To anyone who is paying attention, we are in something of a sticky wicket.
That is, we are within a decade of oil production peaking over, for which we are unprepared. And we are witnessing ecosystems teetering on the brink of collapse, with the current extinction rate between 100 and 1,000 times the normal background rate. Climate change resulting from global warming is beginning to play a major role in these extinctions, not requiring a bulldozer or chainsaw to kill these animals in their pristine habitat.
We’ll get through current financial crisis, but these other two concerns have the capacity to collapse the global economy and kill the biosphere.
Inherent to both of these problems is one simple fact: the earth is a closed system. By burning a few hundred million years worth of hydrocarbons in a period of just a century or two, mankind is throwing the carbon cycle out of whack. What CO2 that is not absorbed by ocean or forest remains in the atmosphere. The oceans are becoming acidic, and carbon dioxide levels are 30% higher than anytime in the last million years.
Current CO2 levels, along with other greenhouse gases (GHGs), are melting the polar ice cap, Greenland and West Antarctica. As much of humanity lives within a few meters of sea level, there could be some economic, ecological and humanitarian consequences.
Recent warming trends are accelerating. Natural feedback cycles are reinforcing anthropogenic (man made) warming. And those feedback cycles, which were thought to be slow, such as the albedo flip of melting glaciers and sea ice, are happening at an alarming rate. Instead of reflecting 90% of solar irradiance, exposed deep sea reflects only 10% and absorbs 90%. This albedo flip is causing the poles to warm as much as five times the global average, which by the way is .8 degrees Celsius since the Industrial revolution.
Permafrost across Canada and Siberia is thawing, releasing CO2 and methane from decomposing organic matter. Roads, forests, train tracks and buildings are collapsing into sinkholes. Google it and see for yourself. Permafrost is thought to contain some 500 billion tons of carbon, which if allowed to thaw and decompose, is good for enough GHGs to cause tens of degrees warming.
So, current business as usual scenarios of capping off CO2 at 450 or 550 ppm, if implemented, are not going to be just dangerous. A warming of 3 to 6 degrees Celsius would be somewhere between calamitous and cataclysmic. Most species will not be able to adapt to a rate of warming which could exceed .4 degrees C per decade.

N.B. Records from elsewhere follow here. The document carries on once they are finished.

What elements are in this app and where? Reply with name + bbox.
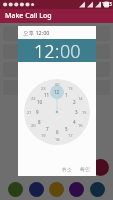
staticText: 4 <box>73 119 76 125</box>
button[interactable]: 취소 <box>58 163 76 175</box>
button[interactable] <box>3 80 110 95</box>
button[interactable] <box>69 182 84 197</box>
button[interactable] <box>49 182 64 197</box>
staticText: 17 <box>68 133 73 138</box>
staticText: 15 <box>82 110 87 115</box>
staticText: 확인 <box>80 166 90 172</box>
staticText: 5 <box>65 126 68 132</box>
button[interactable] <box>29 182 44 197</box>
staticText: 7 <box>46 126 49 132</box>
button[interactable] <box>8 182 23 197</box>
staticText: 14 <box>78 96 83 101</box>
staticText: 11 <box>44 92 50 98</box>
button[interactable]: Add <box>92 159 109 176</box>
staticText: 21 <box>27 110 32 115</box>
staticText: 18 <box>55 137 60 142</box>
staticText: 23 <box>41 86 46 91</box>
staticText: 16 <box>78 123 83 128</box>
staticText: 20 <box>31 123 36 128</box>
button[interactable] <box>3 44 110 59</box>
staticText: 19 <box>41 133 46 138</box>
staticText: 12 <box>54 89 60 95</box>
button[interactable] <box>90 182 105 197</box>
button[interactable] <box>3 62 110 77</box>
staticText: 9 <box>36 109 39 115</box>
button[interactable] <box>3 26 110 41</box>
button[interactable]: 00 <box>60 39 81 62</box>
staticText: 11:33 <box>99 1 112 8</box>
staticText: 2 <box>73 99 76 105</box>
staticText: : <box>55 39 60 62</box>
staticText: Make Call Log <box>5 11 52 21</box>
staticText: 1 <box>65 92 68 98</box>
button[interactable]: 확인 <box>76 163 96 175</box>
staticText: 10 <box>37 99 43 105</box>
staticText: 00 <box>55 82 60 87</box>
button[interactable]: 12 <box>34 39 55 62</box>
staticText: 8 <box>38 119 41 125</box>
staticText: 13 <box>68 86 73 91</box>
staticText: 6 <box>56 129 59 135</box>
staticText: 22 <box>31 96 36 101</box>
staticText: 취소 <box>62 166 72 172</box>
button[interactable]: Hour clock face <box>24 79 90 145</box>
staticText: 오후 12:00 <box>23 29 50 37</box>
staticText: 3 <box>75 109 78 115</box>
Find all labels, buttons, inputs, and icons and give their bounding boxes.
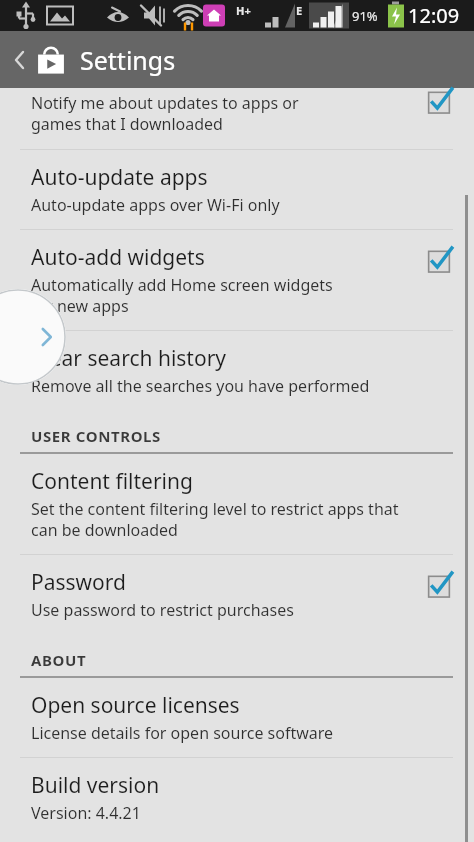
button[interactable]: Back <box>0 31 474 88</box>
button[interactable]: Open source licenses <box>0 678 474 757</box>
staticText: Remove all the searches you have perform… <box>31 375 370 397</box>
button[interactable]: Open navigation drawer <box>0 289 66 385</box>
staticText: USER CONTROLS <box>31 426 161 446</box>
staticText: Auto-update apps <box>31 163 208 192</box>
staticText: Open source licenses <box>31 691 240 720</box>
staticText: Auto-add widgets <box>31 243 205 272</box>
button[interactable]: Notify me about updates to apps or games… <box>0 88 474 149</box>
staticText: Automatically add Home screen widgets fo… <box>31 274 333 317</box>
button[interactable]: Content filtering <box>0 454 474 554</box>
staticText: Version: 4.4.21 <box>31 802 141 824</box>
staticText: Clear search history <box>31 344 227 373</box>
button[interactable]: Clear search history <box>0 331 474 410</box>
staticText: Content filtering <box>31 467 193 496</box>
staticText: E <box>296 3 303 18</box>
staticText: License details for open source software <box>31 722 334 744</box>
button[interactable]: Auto-add widgets <box>0 230 474 330</box>
staticText: 12:09 <box>408 2 460 29</box>
staticText: Notify me about updates to apps or games… <box>31 92 299 135</box>
staticText: H+ <box>236 3 251 18</box>
staticText: Build version <box>31 771 160 800</box>
staticText: ABOUT <box>31 650 87 670</box>
button[interactable]: Password <box>0 555 474 634</box>
other: Google Play Store <box>34 43 68 77</box>
staticText: Auto-update apps over Wi-Fi only <box>31 194 280 216</box>
button[interactable]: Toggle setting <box>422 243 456 277</box>
button[interactable]: Auto-update apps <box>0 150 474 229</box>
staticText: 91% <box>352 7 378 25</box>
button[interactable]: Toggle setting <box>422 568 456 602</box>
button[interactable]: Toggle setting <box>422 84 456 118</box>
staticText: Password <box>31 568 126 597</box>
staticText: Use password to restrict purchases <box>31 599 294 621</box>
other: Back <box>6 46 34 74</box>
button[interactable]: Build version <box>0 758 474 837</box>
staticText: Set the content filtering level to restr… <box>31 498 399 541</box>
staticText: Settings <box>80 43 176 77</box>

The United States, we must admit, has played a major role in GHG emissions. We emit about a quarter of emissions. We have set the example of a lifestyle most are trying to emulate.
Our rise as a superpower was largely shaped by our bounty of oil reserves. Up until the 50s or 60s, we were the Saudi Arabia of the world. Now, we know, the situation is reversed, with $700 Billion being sent annually to unstable regions.

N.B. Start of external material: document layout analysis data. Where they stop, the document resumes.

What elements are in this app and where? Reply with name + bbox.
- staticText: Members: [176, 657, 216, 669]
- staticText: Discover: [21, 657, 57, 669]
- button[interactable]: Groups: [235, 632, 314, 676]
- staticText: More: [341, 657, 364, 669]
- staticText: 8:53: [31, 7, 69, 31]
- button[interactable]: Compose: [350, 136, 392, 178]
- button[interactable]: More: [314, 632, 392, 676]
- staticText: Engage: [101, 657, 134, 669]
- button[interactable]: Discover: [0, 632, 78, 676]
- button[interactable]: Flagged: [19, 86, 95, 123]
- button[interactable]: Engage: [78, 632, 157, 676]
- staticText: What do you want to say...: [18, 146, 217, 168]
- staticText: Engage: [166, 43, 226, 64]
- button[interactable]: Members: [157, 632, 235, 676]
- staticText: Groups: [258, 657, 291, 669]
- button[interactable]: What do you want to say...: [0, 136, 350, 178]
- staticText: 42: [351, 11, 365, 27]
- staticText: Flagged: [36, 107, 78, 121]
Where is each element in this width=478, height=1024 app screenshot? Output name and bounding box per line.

There is now a narrow time window in which we can affect the changes required to save both this nation and this planet. For less than we are sending oversees, a recent Scientific American article illustrated, we could build the infrastructure for solar thermal power generation based in the southwest which would obviate our need for coal, and provide enough electricity to charge a nation of electric cars.
Oil is used as a feedstock to make over 300,000 products, including fertilizer and pharmaceuticals, so it might be wise to save some for those uses, as well as for future generations.
Both candidates have expressed a desire to cut dependence on foreign oil and expand renewable energy sources. Current efforts though, such as ethanol, are costing taxpayer dollars, exacerbating global warming, and causing children to starve.
Political expedience, and business as usual, are grinding the United States of America and the biosphere into oblivion. I say, let’s elect Jim Hansen of NASA, America’s top climate scientist. Its high time that logic, science, and compassion play some role in our decisions.
You never know, the planet we save could just be our own.